- **What you will do**
Tell me how many lines in the entries below contain the word "Easy"; reply with the number and nothing else.
*** Opening Records supplied ***
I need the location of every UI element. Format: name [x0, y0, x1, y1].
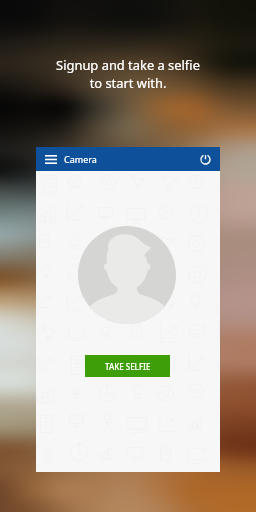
staticText: Signup and take a selfie to start with.: [56, 56, 200, 92]
staticText: Camera: [64, 153, 97, 165]
button[interactable]: TAKE SELFIE: [85, 355, 170, 377]
staticText: TAKE SELFIE: [105, 361, 151, 372]
button[interactable]: Power: [198, 152, 212, 166]
button[interactable]: Menu: [44, 152, 58, 166]
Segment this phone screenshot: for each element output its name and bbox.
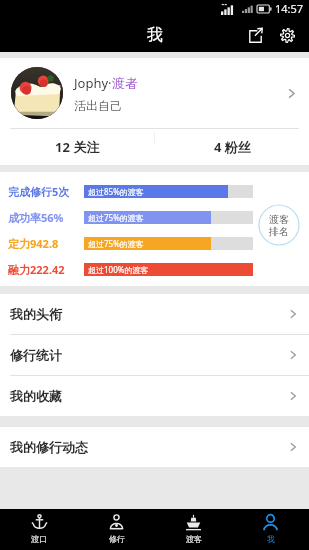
staticText: 活出自己 <box>74 98 122 113</box>
staticText: 超过75%的渡客 <box>88 212 144 223</box>
staticText: 我 <box>267 534 275 544</box>
button[interactable]: Jophy· <box>0 58 309 128</box>
button[interactable]: 我 <box>232 509 309 550</box>
button[interactable]: 12 关注 <box>0 129 155 165</box>
staticText: 定力942.8 <box>8 236 59 251</box>
button[interactable]: 修行统计 <box>0 335 309 375</box>
staticText: 完成修行5次 <box>8 184 70 199</box>
button[interactable]: 渡客 排名 <box>258 204 300 246</box>
staticText: 超过75%的渡客 <box>88 238 144 249</box>
staticText: 超过100%的渡客 <box>88 264 149 275</box>
button[interactable]: 4 粉丝 <box>155 129 309 165</box>
staticText: 14:57 <box>275 1 304 16</box>
staticText: 12 关注 <box>55 138 100 156</box>
button[interactable]: 我的头衔 <box>0 294 309 334</box>
button[interactable]: Share <box>241 21 269 49</box>
staticText: 渡客 <box>186 534 202 544</box>
button[interactable]: 渡口 <box>0 509 78 550</box>
staticText: 渡口 <box>31 534 47 544</box>
staticText: 渡客 排名 <box>269 213 289 238</box>
button[interactable]: Settings <box>273 21 301 49</box>
staticText: 修行 <box>109 534 125 544</box>
button[interactable]: 渡客 <box>155 509 232 550</box>
staticText: 我 <box>147 25 163 45</box>
button[interactable]: 修行 <box>78 509 155 550</box>
staticText: 我的头衔 <box>10 306 287 322</box>
staticText: 融力222.42 <box>8 262 65 277</box>
staticText: 修行统计 <box>10 347 287 363</box>
staticText: 成功率56% <box>8 210 64 225</box>
button[interactable]: 我的收藏 <box>0 376 309 416</box>
staticText: 4 粉丝 <box>214 138 251 156</box>
staticText: 我的修行动态 <box>10 439 287 455</box>
staticText: Jophy· <box>74 74 112 92</box>
staticText: 我的收藏 <box>10 388 287 404</box>
staticText: 超过85%的渡客 <box>88 186 144 197</box>
button[interactable]: 我的修行动态 <box>0 427 309 467</box>
staticText: 渡者 <box>112 75 138 91</box>
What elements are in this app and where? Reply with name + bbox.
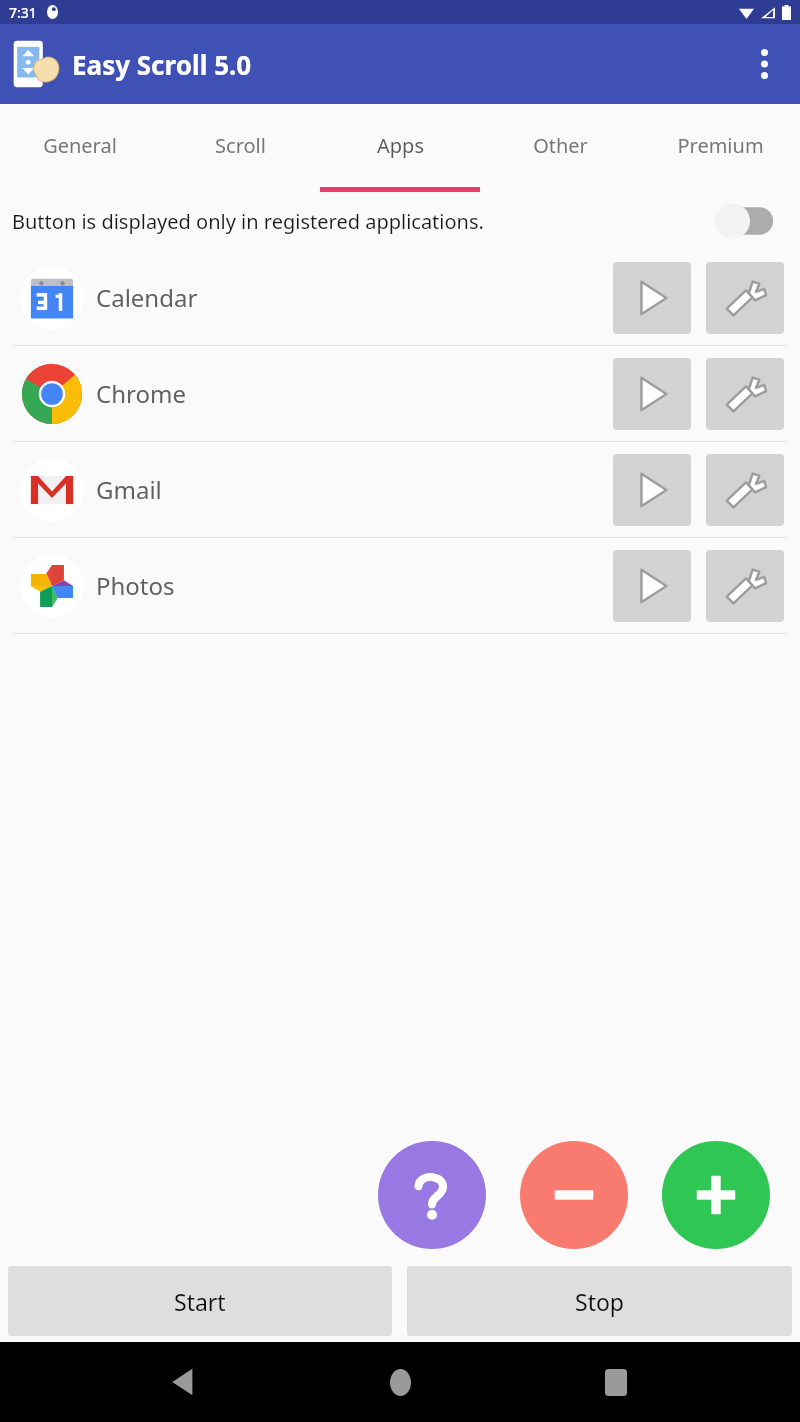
button[interactable]: Gmail — [0, 442, 800, 537]
button[interactable]: Settings for Chrome — [706, 358, 784, 430]
other: Easy Scroll icon — [12, 35, 68, 93]
button[interactable]: Premium — [640, 104, 800, 187]
button[interactable]: Back — [152, 1350, 216, 1414]
button[interactable]: Photos — [0, 538, 800, 633]
button[interactable]: Settings for Gmail — [706, 454, 784, 526]
button[interactable]: Settings for Photos — [706, 550, 784, 622]
button[interactable]: Settings for Calendar — [706, 262, 784, 334]
button[interactable]: Decrease — [520, 1141, 628, 1249]
staticText: Gmail — [96, 473, 162, 506]
staticText: Start — [174, 1286, 226, 1317]
staticText: General — [43, 132, 117, 159]
staticText: Scroll — [215, 132, 266, 159]
button[interactable]: Other — [480, 104, 640, 187]
staticText: Apps — [377, 132, 424, 159]
staticText: Other — [533, 132, 588, 159]
button[interactable]: Home — [368, 1350, 432, 1414]
button[interactable]: Apps — [320, 104, 480, 187]
button[interactable]: Help — [378, 1141, 486, 1249]
staticText: Calendar — [96, 281, 198, 314]
button[interactable]: Run Calendar — [613, 262, 691, 334]
button[interactable]: Run Chrome — [613, 358, 691, 430]
button[interactable]: General — [0, 104, 160, 187]
staticText: Easy Scroll 5.0 — [72, 47, 252, 82]
button[interactable]: Run Gmail — [613, 454, 691, 526]
button[interactable]: Scroll — [160, 104, 320, 187]
staticText: 7:31 — [9, 3, 37, 22]
button[interactable]: More options — [740, 40, 788, 88]
button[interactable]: Increase — [662, 1141, 770, 1249]
button[interactable]: Registered applications only toggle — [708, 199, 782, 243]
button[interactable]: Start — [8, 1266, 392, 1336]
staticText: Stop — [575, 1286, 624, 1317]
staticText: Button is displayed only in registered a… — [12, 208, 484, 235]
button[interactable]: Recent apps — [584, 1350, 648, 1414]
button[interactable]: Run Photos — [613, 550, 691, 622]
button[interactable]: Stop — [407, 1266, 792, 1336]
staticText: Premium — [677, 132, 764, 159]
button[interactable]: Chrome — [0, 346, 800, 441]
button[interactable]: Calendar — [0, 250, 800, 345]
staticText: Chrome — [96, 377, 186, 410]
staticText: Photos — [96, 569, 175, 602]
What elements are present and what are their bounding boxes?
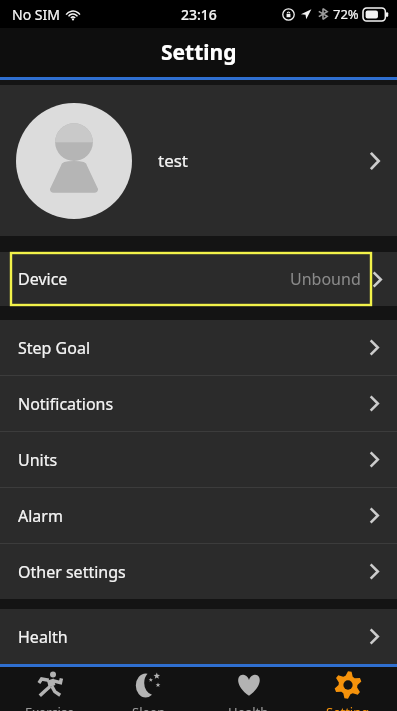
staticText: Health — [18, 626, 68, 648]
staticText: Setting — [161, 38, 237, 67]
button[interactable]: Notifications — [0, 376, 397, 431]
button[interactable]: Health — [0, 609, 397, 664]
button[interactable]: Device — [0, 252, 397, 306]
button[interactable]: Health — [199, 667, 298, 711]
staticText: No SIM — [12, 5, 60, 24]
staticText: Exercise — [25, 703, 75, 711]
staticText: Notifications — [18, 393, 114, 415]
staticText: Device — [18, 268, 68, 290]
button[interactable]: Other settings — [0, 544, 397, 599]
staticText: 23:16 — [181, 5, 217, 24]
button[interactable]: Sleep — [99, 667, 198, 711]
staticText: 72% — [333, 5, 359, 23]
button[interactable]: Setting — [298, 667, 397, 711]
staticText: Step Goal — [18, 337, 91, 359]
staticText: Units — [18, 449, 58, 471]
button[interactable]: Alarm — [0, 488, 397, 543]
button[interactable]: Exercise — [0, 667, 99, 711]
staticText: Unbound — [290, 268, 361, 290]
button[interactable]: Units — [0, 432, 397, 487]
staticText: Other settings — [18, 561, 126, 583]
staticText: Sleep — [132, 703, 166, 711]
staticText: Setting — [326, 703, 370, 711]
staticText: Health — [228, 703, 269, 711]
staticText: test — [158, 149, 189, 172]
button[interactable]: test — [0, 85, 397, 236]
staticText: Alarm — [18, 505, 63, 527]
button[interactable]: Step Goal — [0, 320, 397, 375]
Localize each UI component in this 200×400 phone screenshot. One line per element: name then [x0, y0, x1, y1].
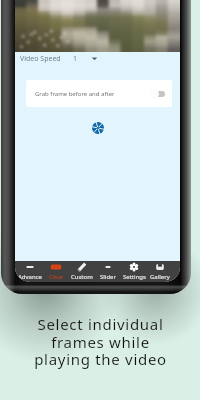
button[interactable]: Slider [95, 261, 121, 282]
button[interactable]: Change speed [91, 55, 98, 62]
button[interactable]: Gallery [147, 261, 173, 282]
staticText: Settings [123, 273, 146, 281]
staticText: 1 [73, 54, 78, 64]
button[interactable]: Capture frame [92, 122, 104, 134]
button[interactable]: Custom [69, 261, 95, 282]
button[interactable]: Clear [43, 261, 69, 282]
button[interactable]: Settings [121, 261, 147, 282]
staticText: Grab frame before and after [35, 90, 115, 98]
button[interactable]: Grab frame before and after [26, 80, 172, 107]
staticText: Gallery [150, 273, 170, 281]
staticText: Advance [18, 273, 42, 281]
button[interactable]: Advance [17, 261, 43, 282]
staticText: Slider [100, 273, 116, 281]
staticText: Custom [71, 273, 93, 281]
staticText: Clear [49, 273, 64, 281]
staticText: Select individual frames while playing t… [34, 314, 167, 369]
staticText: Video Speed [20, 54, 61, 64]
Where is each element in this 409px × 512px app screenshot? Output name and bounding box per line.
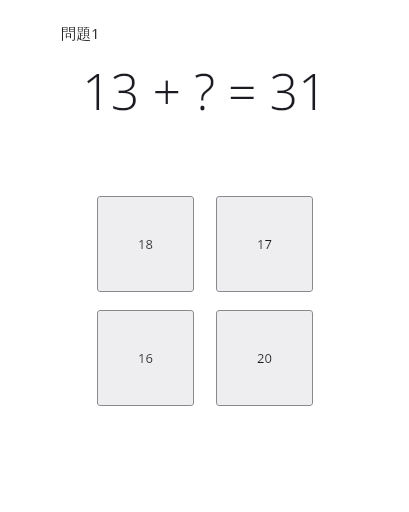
staticText: 17 (257, 235, 272, 253)
staticText: 18 (138, 235, 153, 253)
staticText: 16 (138, 349, 153, 367)
staticText: 13 + ? = 31 (82, 57, 327, 125)
button[interactable]: 18 (97, 196, 194, 292)
button[interactable]: 17 (216, 196, 313, 292)
staticText: 20 (257, 349, 272, 367)
button[interactable]: 16 (97, 310, 194, 406)
staticText: 問題1 (61, 23, 100, 43)
button[interactable]: 20 (216, 310, 313, 406)
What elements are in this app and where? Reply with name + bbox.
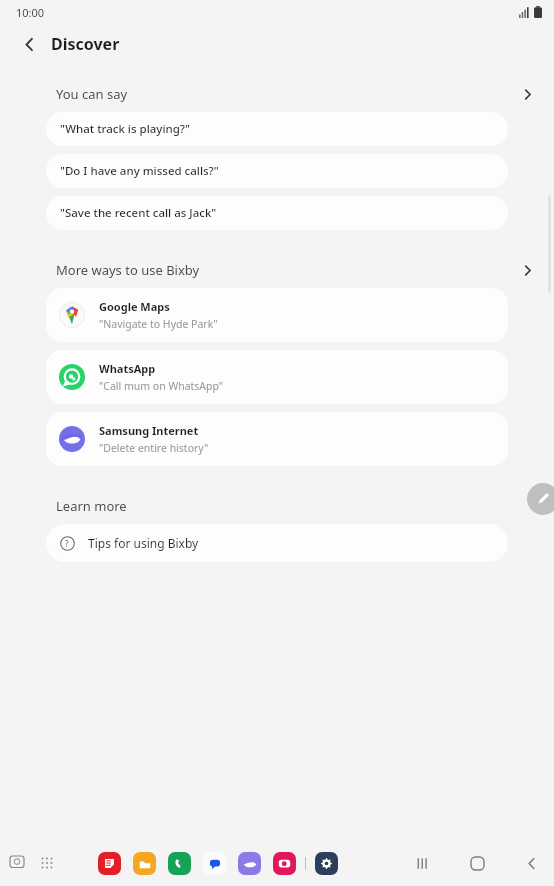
staticText: Samsung Internet xyxy=(99,423,199,438)
button[interactable]: More ways to use Bixby xyxy=(0,252,554,288)
button[interactable]: You can say xyxy=(0,76,554,112)
button[interactable] xyxy=(238,852,261,875)
button[interactable]: Google Maps xyxy=(46,288,508,342)
staticText: Learn more xyxy=(56,497,127,515)
staticText: Discover xyxy=(51,33,120,55)
staticText: WhatsApp xyxy=(99,361,156,376)
staticText: "Do I have any missed calls?" xyxy=(60,163,219,179)
staticText: "Call mum on WhatsApp" xyxy=(99,379,224,393)
button[interactable]: Apps xyxy=(34,850,60,876)
staticText: ? xyxy=(65,538,69,549)
button[interactable]: Back xyxy=(514,846,548,880)
button[interactable]: Samsung Internet xyxy=(46,412,508,466)
button[interactable]: "Do I have any missed calls?" xyxy=(46,154,508,188)
button[interactable]: WhatsApp xyxy=(46,350,508,404)
button[interactable]: ? xyxy=(46,524,508,562)
button[interactable]: Back xyxy=(14,29,44,59)
button[interactable]: Home xyxy=(460,846,494,880)
button[interactable]: Recents xyxy=(406,846,440,880)
button[interactable] xyxy=(168,852,191,875)
button[interactable] xyxy=(273,852,296,875)
button[interactable] xyxy=(203,852,226,875)
staticText: Google Maps xyxy=(99,299,170,314)
button[interactable]: "What track is playing?" xyxy=(46,112,508,146)
button[interactable] xyxy=(315,852,338,875)
staticText: You can say xyxy=(56,85,128,103)
staticText: "Save the recent call as Jack" xyxy=(60,205,217,221)
staticText: "What track is playing?" xyxy=(60,121,190,137)
staticText: "Navigate to Hyde Park" xyxy=(99,317,218,331)
staticText: Tips for using Bixby xyxy=(88,535,199,551)
staticText: 10:00 xyxy=(16,5,45,20)
staticText: "Delete entire history" xyxy=(99,441,209,455)
staticText: More ways to use Bixby xyxy=(56,261,200,279)
button[interactable]: Taskbar xyxy=(4,850,30,876)
button[interactable] xyxy=(98,852,121,875)
button[interactable]: "Save the recent call as Jack" xyxy=(46,196,508,230)
button[interactable]: Edit xyxy=(527,483,554,515)
button[interactable] xyxy=(133,852,156,875)
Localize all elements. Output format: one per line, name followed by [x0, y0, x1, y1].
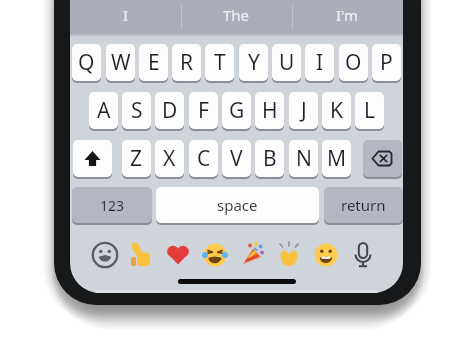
*** Closing Records supplied ***
- **Task answer**
2